“As demand for local food continues to grow, so too have the opportunities for America’s farmers to market fresh food directly to the consumer,” said Randzio, adding that statistics from the United States Department of Agriculture indicate farmers markets and farm stands account for roughly $2 billion of the $3 billion that Americans spend annually on farm-direct products.
“This revenue, in turn, supports the livelihoods of more than 165,000 mostly small and mid-sized farms and ranches,” said Randzio. “Last season, SNAP customers alone spent $9,828 at the Westfield Farmers’ Market.”
“Through a private grant from an anonymous donor, the market gives an additional $5 per week to SNAP customers who purchase tokens at the market table,” said Randzio. “Some vendors also accept WIC and Senior Farmers Market Nutrition Program coupons.”
This Thursday on the grounds of the Episcopal Church of the Atonement, there will be musical entertainment all afternoon, featuring Dave Housman from noon to 2 p.m., Bobby D from 2 to 4 p.m., and Bernie Dion and Whiskey Traveler from 4 to 6 p.m. Also, recipes for an apple gorgonzola salad and balsamic chicken will be featured during a cooking demonstration at 3 p.m. Additionally, vendors will be offering free samples of their wares, special offers will be available on a multitude of products, and gift drawings are planned all afternoon.
“Close to 300 people attend the market each week, looking for fresh, healthy food at a reasonable price, and they enjoy the festive, community atmosphere of the market,” said Randzio. “Vendors report that their businesses flourish at this market and have encouraged other vendors to join, which explains why the market has almost quadrupled in size in three seasons of operation.”
Jen Cheek, executive director of the Farmers Market Coalition, echoed those sentiments in a statement.

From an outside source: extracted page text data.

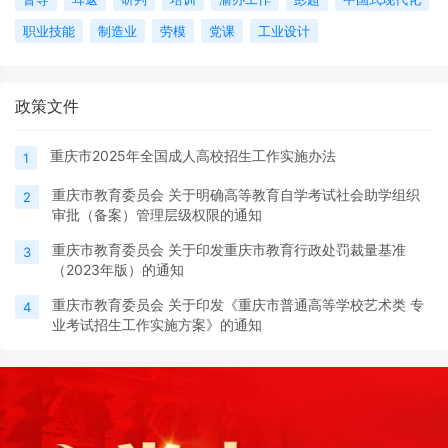
职业技能
制造业
劳模
党课
工业设计
政策文件
重庆市2025年全国成人高校招生工作实施办法
1
重庆市教育委员会 关于明确高等教育自学考试社会助学组织
2
审批（备案）管理层级权限的通知
重庆市教育委员会 关于印发重庆市教育行政处罚裁量基准
3
（2023年版）的通知
重庆市教育委员会 关于印发《重庆市普通高等学校艺术类 专
4
业考试招生工作实施方案》的通知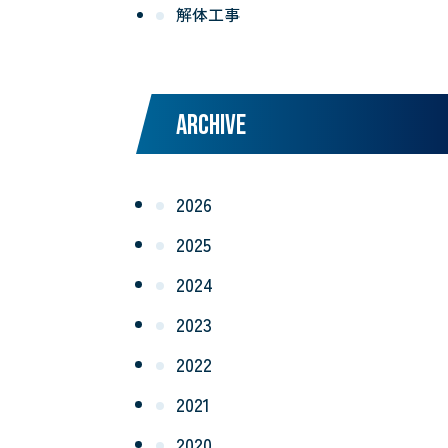
解体工事
ARCHIVE
2026
2025
2024
2023
2022
2021
2020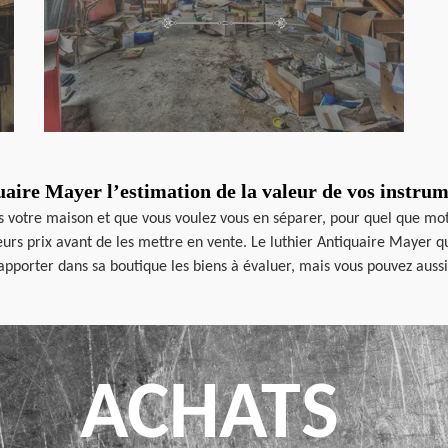
uaire Mayer l’estimation de la valeur de vos instru
 votre maison et que vous voulez vous en séparer, pour quel que motif 
leurs prix avant de les mettre en vente. Le luthier Antiquaire Mayer q
d’apporter dans sa boutique les biens à évaluer, mais vous pouvez auss
ACHATS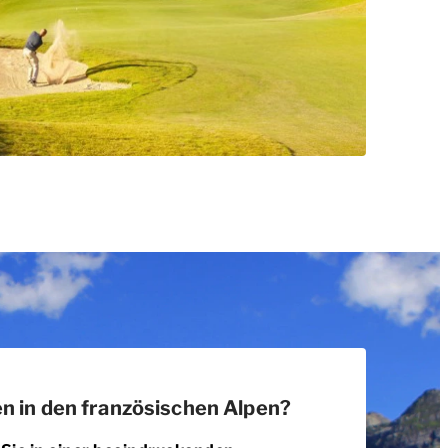
en in den französischen Alpen?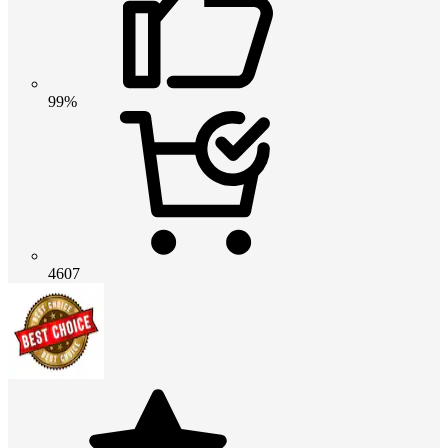
99%
4607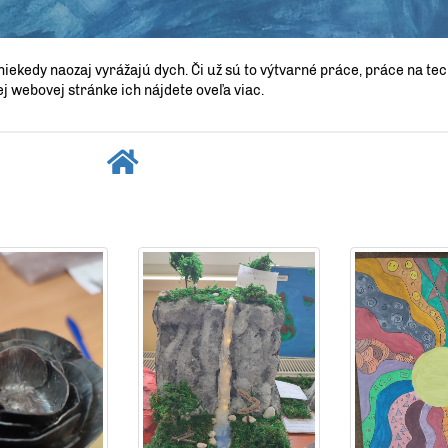
 niekedy naozaj vyrážajú dych. Či už sú to výtvarné práce, práce na te
ej webovej stránke ich nájdete oveľa viac.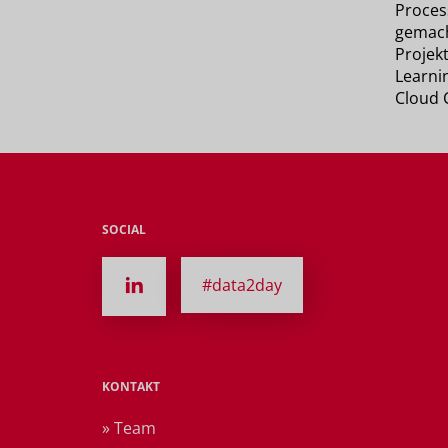
Proces
gemach
Projek
Learni
Cloud 
SOCIAL
#data2day
KONTAKT
» Team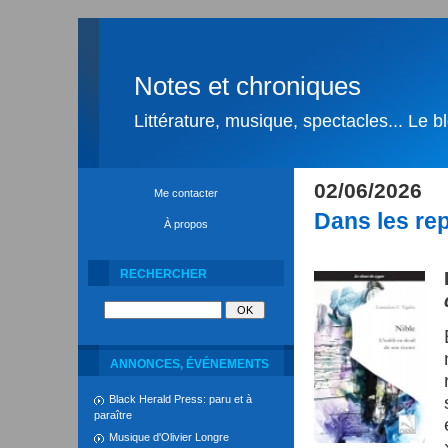
Notes et chroniques
Littérature, musique, spectacles... Le 
02/06/2026
Me contacter
Dans les re
À propos
RECHERCHER
ANNONCES, ÉVÉNEMENTS
Black Herald Press: paru et à
paraître
Musique d'Olivier Longre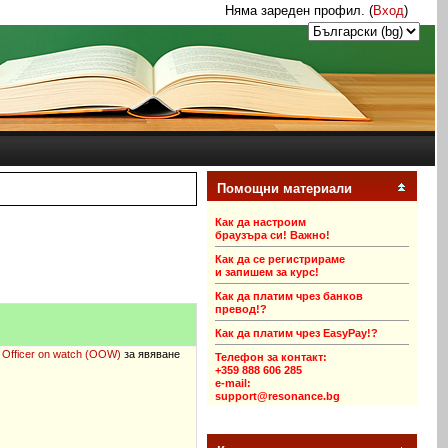
Няма зареден профил. (
Вход
)
Помощни материали
Как да настроим
браузъра си! Важно!
Как да се регистрираме
и запишем за курс!
Как да платим чрез банков
превод!?
Как да платим чрез EasyPay!?
 Officer on watch (OOW)
за явяване
Телeфон за контакт:
+359
888 606 285
e-mail:
support@resonance.bg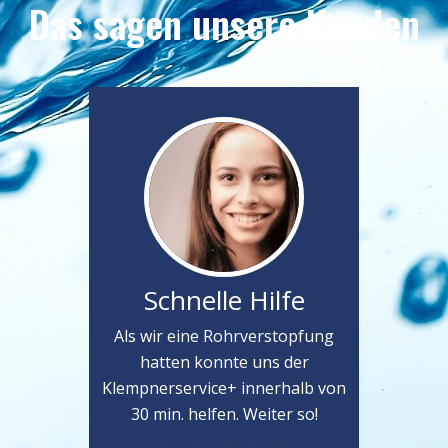
Das sagen unsere Kunden
Schnelle Hilfe
Als wir eine Rohrverstopfung
hatten konnte uns der
Klempnerservice+ innerhalb von
30 min. helfen. Weiter so!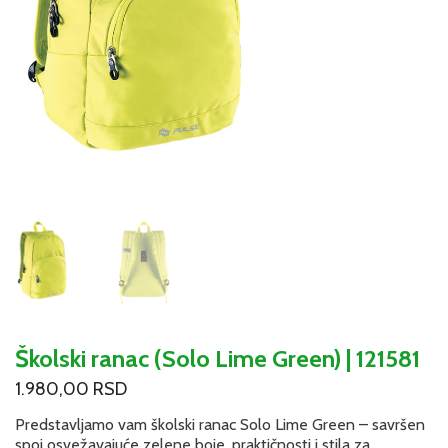
Školski ranac (Solo Lime Green) | 121581
1.980,00
RSD
Predstavljamo vam školski ranac Solo Lime Green – savršen
spoj osvežavajuće zelene boje, praktičnosti i stila za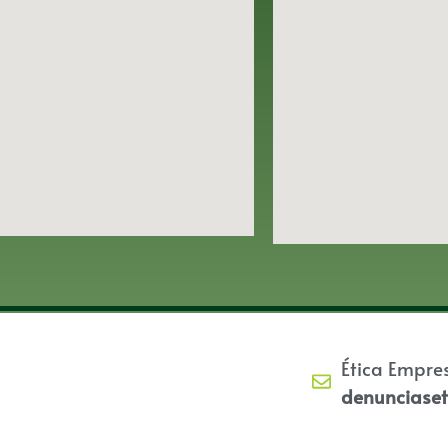
Ética Empre
denunciase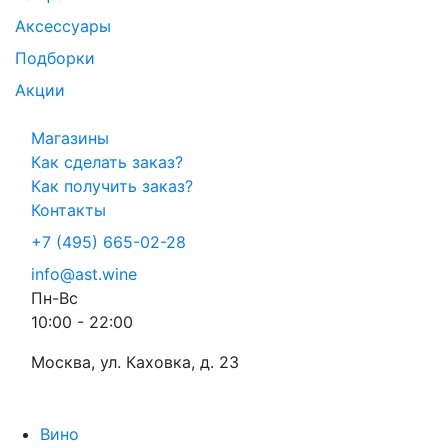
Аксессуары
Подборки
Акции
Магазины
Как сделать заказ?
Как получить заказ?
Контакты
+7 (495) 665-02-28
info@ast.wine
Пн-Вс
10:00 - 22:00
Москва, ул. Каховка, д. 23
Вино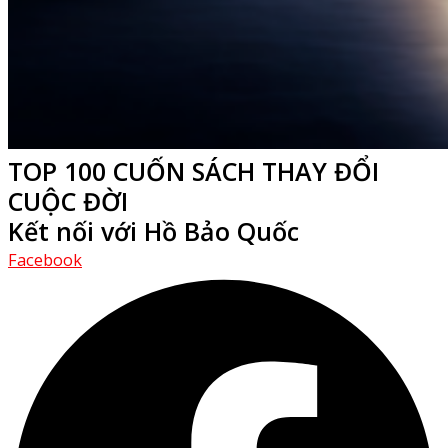
TOP 100 CUỐN SÁCH THAY ĐỔI
CUỘC ĐỜI
Kết nối với Hồ Bảo Quốc
Facebook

“Farmers markets play a vital role not just in generating real income for farmers, but in forming a healthy, prosperous food system,” said Cheek. “By providing the opportunity for farmers to connect directly with consumers, markets serve as education centers. Vendors are teaching customers about agriculture and sharing recipes and new foods with their neighbors. Markets are making people and communities stronger and healthier.”